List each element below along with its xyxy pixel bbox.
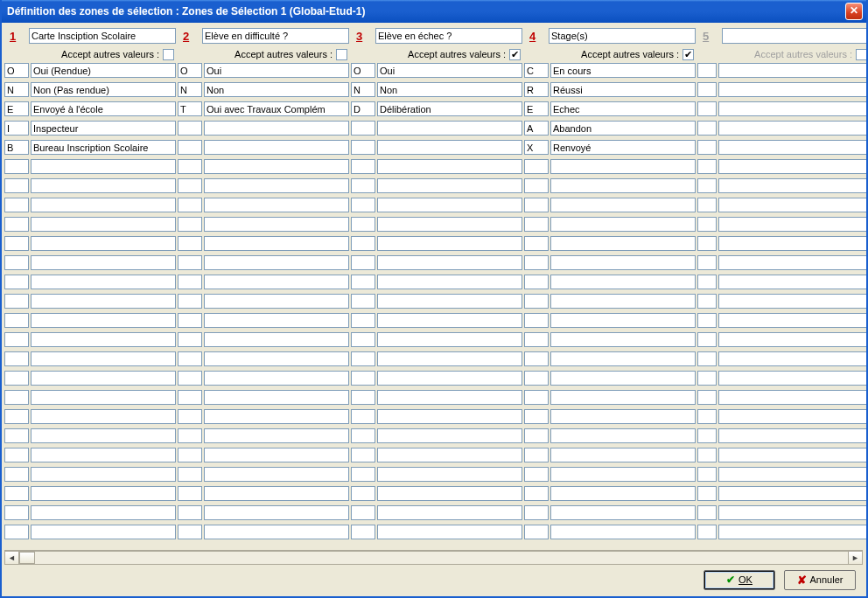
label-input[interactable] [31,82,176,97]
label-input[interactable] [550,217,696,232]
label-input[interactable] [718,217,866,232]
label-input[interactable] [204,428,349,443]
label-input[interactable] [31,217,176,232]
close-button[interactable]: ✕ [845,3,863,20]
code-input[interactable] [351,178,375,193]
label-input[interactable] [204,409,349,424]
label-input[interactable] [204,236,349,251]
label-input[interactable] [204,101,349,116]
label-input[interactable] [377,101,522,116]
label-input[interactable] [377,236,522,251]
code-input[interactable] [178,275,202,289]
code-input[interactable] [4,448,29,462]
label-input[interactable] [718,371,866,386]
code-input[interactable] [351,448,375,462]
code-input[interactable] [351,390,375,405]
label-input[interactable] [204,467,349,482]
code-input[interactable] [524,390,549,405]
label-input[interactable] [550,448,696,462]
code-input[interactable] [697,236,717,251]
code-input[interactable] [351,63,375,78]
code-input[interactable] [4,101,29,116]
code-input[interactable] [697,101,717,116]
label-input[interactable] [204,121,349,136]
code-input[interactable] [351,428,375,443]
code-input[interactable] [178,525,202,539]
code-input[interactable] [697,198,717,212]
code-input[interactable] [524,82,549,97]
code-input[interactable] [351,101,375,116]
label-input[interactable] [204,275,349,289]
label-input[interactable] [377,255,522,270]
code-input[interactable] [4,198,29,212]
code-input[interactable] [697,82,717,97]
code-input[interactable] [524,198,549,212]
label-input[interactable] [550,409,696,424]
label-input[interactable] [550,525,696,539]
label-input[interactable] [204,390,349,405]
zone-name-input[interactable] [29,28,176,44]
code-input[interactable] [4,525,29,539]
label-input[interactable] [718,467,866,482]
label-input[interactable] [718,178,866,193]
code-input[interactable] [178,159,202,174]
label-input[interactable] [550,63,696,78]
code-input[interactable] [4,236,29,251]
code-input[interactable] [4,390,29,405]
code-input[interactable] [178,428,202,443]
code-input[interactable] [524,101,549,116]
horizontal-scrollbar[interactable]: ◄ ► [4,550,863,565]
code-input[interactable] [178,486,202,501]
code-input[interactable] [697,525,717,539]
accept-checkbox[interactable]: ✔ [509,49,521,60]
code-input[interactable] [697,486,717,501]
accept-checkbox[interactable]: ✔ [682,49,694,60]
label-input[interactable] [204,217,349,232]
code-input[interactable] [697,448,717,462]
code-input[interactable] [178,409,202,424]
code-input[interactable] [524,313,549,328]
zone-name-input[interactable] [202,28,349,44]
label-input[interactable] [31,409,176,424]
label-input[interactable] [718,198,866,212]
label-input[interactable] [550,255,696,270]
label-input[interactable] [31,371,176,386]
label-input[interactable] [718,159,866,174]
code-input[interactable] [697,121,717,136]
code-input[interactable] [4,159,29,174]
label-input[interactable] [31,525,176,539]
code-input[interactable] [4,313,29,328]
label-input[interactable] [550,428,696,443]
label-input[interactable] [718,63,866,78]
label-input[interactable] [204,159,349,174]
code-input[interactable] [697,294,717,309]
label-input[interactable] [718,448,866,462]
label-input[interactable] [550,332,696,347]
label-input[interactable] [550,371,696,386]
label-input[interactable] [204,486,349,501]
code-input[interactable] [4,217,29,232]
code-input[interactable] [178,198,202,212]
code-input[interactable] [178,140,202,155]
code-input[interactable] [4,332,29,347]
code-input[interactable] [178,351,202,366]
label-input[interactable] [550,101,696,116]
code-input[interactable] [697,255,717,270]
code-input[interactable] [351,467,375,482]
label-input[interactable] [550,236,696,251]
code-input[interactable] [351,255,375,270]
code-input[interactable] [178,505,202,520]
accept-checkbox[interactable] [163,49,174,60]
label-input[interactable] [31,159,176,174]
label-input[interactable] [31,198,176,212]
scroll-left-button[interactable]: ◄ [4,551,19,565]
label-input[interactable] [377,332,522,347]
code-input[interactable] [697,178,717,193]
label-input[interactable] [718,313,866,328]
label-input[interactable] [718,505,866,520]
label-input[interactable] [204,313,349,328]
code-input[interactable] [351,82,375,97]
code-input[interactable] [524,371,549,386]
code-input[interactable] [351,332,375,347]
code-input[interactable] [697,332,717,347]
...
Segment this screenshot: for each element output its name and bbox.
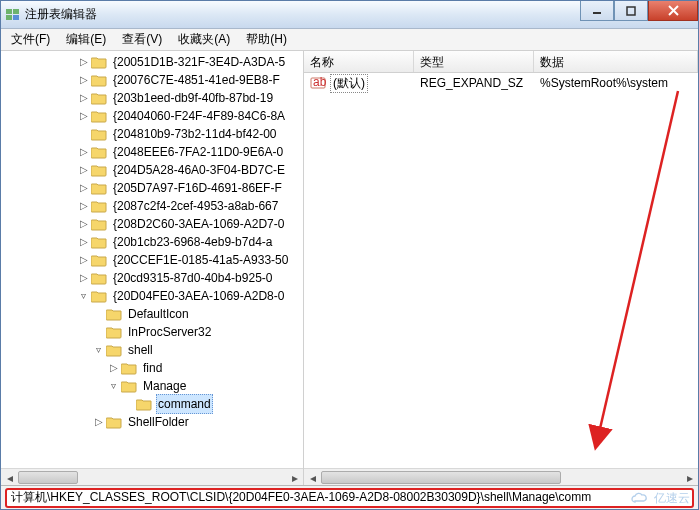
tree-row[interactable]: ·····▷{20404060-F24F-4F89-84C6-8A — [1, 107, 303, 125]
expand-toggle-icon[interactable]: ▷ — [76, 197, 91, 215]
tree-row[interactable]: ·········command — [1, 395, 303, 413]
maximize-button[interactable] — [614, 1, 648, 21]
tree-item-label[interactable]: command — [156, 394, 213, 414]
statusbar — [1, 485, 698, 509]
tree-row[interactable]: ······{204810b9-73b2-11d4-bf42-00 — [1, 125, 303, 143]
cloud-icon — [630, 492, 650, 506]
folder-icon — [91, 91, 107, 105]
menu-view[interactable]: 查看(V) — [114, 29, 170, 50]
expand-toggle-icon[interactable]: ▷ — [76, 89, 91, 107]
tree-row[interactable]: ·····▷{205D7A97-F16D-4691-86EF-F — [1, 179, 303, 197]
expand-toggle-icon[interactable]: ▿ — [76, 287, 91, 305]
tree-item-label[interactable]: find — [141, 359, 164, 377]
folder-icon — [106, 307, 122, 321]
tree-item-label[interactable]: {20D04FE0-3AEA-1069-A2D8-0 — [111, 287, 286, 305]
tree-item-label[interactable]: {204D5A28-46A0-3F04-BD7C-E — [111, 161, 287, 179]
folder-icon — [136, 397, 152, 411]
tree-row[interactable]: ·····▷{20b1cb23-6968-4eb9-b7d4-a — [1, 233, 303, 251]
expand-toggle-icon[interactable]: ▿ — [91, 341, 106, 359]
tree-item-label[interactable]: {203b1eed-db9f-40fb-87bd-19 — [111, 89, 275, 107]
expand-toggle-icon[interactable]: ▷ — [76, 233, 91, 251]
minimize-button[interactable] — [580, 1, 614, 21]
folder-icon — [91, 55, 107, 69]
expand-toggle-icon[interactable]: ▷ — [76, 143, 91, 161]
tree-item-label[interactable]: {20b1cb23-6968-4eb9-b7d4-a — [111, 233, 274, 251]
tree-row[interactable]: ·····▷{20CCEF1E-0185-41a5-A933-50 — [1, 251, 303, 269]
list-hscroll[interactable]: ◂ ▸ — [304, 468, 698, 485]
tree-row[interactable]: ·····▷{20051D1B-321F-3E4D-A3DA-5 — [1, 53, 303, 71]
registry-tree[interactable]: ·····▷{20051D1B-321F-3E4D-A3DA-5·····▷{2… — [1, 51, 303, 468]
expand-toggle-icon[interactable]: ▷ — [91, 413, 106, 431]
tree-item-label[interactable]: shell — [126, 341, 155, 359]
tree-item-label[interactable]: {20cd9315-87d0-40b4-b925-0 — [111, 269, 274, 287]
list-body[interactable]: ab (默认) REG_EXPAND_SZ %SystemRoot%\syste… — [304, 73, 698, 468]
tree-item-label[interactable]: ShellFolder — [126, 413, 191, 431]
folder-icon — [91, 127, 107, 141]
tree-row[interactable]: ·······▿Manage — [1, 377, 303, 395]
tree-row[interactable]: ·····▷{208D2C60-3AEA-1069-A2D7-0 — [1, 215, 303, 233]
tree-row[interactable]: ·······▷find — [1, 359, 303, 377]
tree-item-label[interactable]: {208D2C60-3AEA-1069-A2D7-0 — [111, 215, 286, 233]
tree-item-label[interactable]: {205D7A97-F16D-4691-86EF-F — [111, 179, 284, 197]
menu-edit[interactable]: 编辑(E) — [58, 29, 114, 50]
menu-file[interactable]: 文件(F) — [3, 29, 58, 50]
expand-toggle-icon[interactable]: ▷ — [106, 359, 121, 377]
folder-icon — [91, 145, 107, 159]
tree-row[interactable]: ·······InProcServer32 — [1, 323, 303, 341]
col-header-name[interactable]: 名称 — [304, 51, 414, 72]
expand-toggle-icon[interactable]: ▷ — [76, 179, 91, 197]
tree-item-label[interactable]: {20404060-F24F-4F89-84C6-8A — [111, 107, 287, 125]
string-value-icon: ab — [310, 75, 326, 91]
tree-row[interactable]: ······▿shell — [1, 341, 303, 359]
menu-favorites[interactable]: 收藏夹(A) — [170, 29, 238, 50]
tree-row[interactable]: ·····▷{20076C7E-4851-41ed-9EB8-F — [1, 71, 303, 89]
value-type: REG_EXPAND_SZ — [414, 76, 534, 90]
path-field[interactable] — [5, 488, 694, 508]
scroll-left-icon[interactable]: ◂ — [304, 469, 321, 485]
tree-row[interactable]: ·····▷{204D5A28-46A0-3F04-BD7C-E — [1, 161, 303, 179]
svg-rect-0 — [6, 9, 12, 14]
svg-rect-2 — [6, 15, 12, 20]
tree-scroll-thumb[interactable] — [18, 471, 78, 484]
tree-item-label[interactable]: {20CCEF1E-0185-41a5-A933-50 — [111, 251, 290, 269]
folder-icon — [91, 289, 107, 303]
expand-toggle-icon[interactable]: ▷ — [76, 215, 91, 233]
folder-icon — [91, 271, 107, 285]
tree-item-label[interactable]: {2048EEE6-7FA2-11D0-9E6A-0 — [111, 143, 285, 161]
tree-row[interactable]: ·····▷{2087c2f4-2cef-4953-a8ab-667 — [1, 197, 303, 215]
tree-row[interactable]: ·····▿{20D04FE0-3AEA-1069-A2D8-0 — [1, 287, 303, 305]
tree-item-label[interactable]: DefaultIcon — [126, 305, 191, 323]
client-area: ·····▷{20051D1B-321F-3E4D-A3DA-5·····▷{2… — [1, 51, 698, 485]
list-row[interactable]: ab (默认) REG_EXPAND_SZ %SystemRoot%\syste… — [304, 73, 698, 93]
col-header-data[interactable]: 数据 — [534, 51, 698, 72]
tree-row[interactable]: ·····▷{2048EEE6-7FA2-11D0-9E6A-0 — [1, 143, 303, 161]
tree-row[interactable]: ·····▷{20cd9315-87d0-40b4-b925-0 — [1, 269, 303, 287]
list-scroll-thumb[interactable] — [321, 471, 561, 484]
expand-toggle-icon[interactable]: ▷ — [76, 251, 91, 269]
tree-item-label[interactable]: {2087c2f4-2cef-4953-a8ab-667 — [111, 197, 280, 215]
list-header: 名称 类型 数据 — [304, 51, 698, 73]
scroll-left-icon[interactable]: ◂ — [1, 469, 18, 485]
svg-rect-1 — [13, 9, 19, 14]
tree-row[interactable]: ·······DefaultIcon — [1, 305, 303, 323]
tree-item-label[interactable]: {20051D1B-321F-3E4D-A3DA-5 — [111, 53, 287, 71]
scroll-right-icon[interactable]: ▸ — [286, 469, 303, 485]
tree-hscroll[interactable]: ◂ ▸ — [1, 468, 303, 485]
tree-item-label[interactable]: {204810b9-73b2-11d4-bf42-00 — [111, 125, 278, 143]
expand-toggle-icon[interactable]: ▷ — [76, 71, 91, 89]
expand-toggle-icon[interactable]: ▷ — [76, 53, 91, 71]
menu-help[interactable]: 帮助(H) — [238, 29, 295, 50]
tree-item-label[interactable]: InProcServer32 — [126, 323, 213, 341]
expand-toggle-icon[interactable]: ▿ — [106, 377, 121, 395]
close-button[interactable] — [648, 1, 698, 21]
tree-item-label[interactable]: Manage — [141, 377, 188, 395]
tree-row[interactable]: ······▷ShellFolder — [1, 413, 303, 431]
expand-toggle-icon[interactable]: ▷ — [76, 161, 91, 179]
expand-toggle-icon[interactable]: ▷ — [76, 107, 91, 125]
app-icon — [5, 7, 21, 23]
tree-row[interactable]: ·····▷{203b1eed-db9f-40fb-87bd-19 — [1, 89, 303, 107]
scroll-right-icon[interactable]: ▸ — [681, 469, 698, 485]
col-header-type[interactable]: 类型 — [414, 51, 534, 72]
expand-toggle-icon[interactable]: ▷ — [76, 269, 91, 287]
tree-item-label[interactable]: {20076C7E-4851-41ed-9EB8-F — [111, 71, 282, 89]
==
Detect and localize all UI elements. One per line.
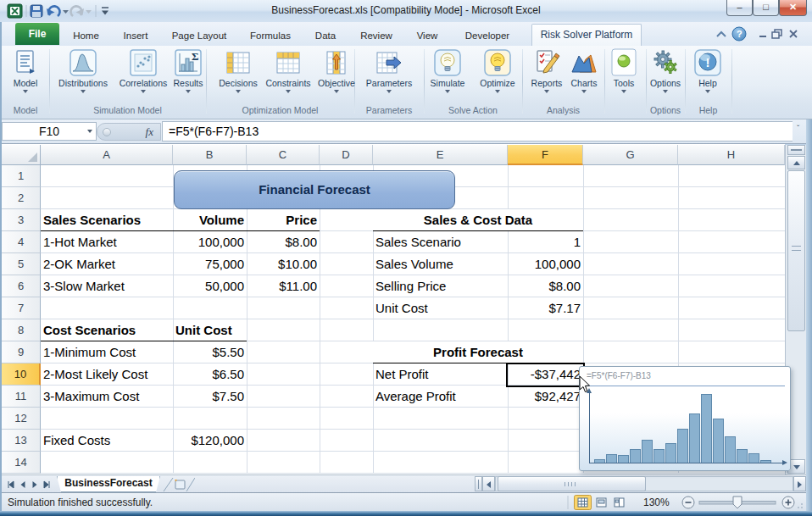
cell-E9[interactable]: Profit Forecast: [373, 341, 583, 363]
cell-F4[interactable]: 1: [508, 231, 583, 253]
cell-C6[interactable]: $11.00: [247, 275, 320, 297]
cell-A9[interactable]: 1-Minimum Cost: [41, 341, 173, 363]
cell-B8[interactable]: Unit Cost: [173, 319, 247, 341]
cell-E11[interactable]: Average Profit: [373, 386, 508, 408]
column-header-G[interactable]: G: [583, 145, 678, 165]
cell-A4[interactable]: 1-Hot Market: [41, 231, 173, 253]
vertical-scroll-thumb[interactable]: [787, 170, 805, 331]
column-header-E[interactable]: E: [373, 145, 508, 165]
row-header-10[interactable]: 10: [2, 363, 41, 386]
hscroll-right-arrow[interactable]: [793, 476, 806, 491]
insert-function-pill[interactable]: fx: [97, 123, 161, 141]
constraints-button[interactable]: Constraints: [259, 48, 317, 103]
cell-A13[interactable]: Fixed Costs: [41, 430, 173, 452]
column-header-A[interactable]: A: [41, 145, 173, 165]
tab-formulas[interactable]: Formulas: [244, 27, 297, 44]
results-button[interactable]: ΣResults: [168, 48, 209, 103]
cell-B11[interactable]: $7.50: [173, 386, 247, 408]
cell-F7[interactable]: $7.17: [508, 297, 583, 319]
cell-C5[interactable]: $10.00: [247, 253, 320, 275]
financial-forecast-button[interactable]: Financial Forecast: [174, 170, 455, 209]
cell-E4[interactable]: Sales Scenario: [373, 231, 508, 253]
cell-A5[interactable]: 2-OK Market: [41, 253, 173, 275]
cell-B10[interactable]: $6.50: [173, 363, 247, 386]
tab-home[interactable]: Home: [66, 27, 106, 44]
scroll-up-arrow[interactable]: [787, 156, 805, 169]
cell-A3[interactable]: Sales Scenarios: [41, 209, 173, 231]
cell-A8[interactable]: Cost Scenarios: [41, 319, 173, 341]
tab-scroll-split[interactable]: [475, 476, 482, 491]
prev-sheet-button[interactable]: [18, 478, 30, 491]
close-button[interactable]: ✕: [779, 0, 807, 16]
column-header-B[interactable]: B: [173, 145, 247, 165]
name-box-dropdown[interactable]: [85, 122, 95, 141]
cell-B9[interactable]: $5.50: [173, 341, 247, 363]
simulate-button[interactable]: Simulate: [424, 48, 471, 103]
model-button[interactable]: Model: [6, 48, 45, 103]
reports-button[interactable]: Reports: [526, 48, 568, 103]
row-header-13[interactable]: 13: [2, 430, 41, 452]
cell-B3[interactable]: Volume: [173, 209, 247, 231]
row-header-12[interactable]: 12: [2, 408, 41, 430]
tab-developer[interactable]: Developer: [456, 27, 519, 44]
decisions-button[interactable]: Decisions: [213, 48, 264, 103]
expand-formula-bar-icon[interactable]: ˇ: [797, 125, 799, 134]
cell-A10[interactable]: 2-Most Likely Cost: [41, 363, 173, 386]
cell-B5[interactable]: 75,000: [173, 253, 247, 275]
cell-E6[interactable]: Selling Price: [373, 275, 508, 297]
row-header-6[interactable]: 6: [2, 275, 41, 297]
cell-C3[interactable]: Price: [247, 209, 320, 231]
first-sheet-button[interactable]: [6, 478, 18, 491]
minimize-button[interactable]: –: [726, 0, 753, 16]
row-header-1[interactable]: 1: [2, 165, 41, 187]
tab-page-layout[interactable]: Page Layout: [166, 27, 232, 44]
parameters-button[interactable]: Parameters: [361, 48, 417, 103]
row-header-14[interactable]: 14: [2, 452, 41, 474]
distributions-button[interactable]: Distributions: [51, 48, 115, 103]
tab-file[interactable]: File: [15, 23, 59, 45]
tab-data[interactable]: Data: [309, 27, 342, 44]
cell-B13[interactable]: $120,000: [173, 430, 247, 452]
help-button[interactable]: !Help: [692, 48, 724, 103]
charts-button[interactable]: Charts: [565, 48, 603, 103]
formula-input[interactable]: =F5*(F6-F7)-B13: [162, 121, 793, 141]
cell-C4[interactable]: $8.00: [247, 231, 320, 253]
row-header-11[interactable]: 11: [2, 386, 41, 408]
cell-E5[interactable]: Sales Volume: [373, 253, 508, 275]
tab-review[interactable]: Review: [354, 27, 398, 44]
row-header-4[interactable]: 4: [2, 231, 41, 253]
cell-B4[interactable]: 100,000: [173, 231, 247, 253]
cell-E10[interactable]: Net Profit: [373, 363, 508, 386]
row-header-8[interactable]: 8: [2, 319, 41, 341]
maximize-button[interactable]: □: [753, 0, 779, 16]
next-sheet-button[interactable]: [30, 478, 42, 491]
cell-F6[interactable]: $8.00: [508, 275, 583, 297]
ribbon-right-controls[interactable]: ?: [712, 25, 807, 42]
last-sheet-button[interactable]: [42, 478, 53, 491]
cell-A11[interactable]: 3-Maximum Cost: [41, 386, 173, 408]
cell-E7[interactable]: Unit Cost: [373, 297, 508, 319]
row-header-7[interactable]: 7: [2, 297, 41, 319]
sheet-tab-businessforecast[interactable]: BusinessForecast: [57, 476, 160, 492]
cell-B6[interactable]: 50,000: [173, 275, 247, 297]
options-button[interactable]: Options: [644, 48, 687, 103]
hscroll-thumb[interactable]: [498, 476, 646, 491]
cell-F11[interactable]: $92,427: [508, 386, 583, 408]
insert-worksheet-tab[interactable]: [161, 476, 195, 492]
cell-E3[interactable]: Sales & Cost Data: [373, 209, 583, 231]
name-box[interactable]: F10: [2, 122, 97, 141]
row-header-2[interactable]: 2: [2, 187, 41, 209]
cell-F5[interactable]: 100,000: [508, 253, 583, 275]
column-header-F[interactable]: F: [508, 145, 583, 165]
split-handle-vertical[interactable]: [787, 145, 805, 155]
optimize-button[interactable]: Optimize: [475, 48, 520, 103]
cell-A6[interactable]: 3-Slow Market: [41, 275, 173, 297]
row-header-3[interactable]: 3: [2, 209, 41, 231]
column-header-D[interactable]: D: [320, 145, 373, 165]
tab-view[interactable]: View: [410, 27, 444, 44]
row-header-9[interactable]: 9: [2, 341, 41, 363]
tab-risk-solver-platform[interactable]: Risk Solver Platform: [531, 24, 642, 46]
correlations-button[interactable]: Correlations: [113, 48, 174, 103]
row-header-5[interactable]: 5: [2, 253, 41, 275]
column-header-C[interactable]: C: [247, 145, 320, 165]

### How to complete this task
In the records above, find every line that contains the word "Price" and copy it.

### Exercise output
cell-E6[interactable]: Selling Price: [373, 275, 508, 297]
cell-C3[interactable]: Price: [247, 209, 320, 231]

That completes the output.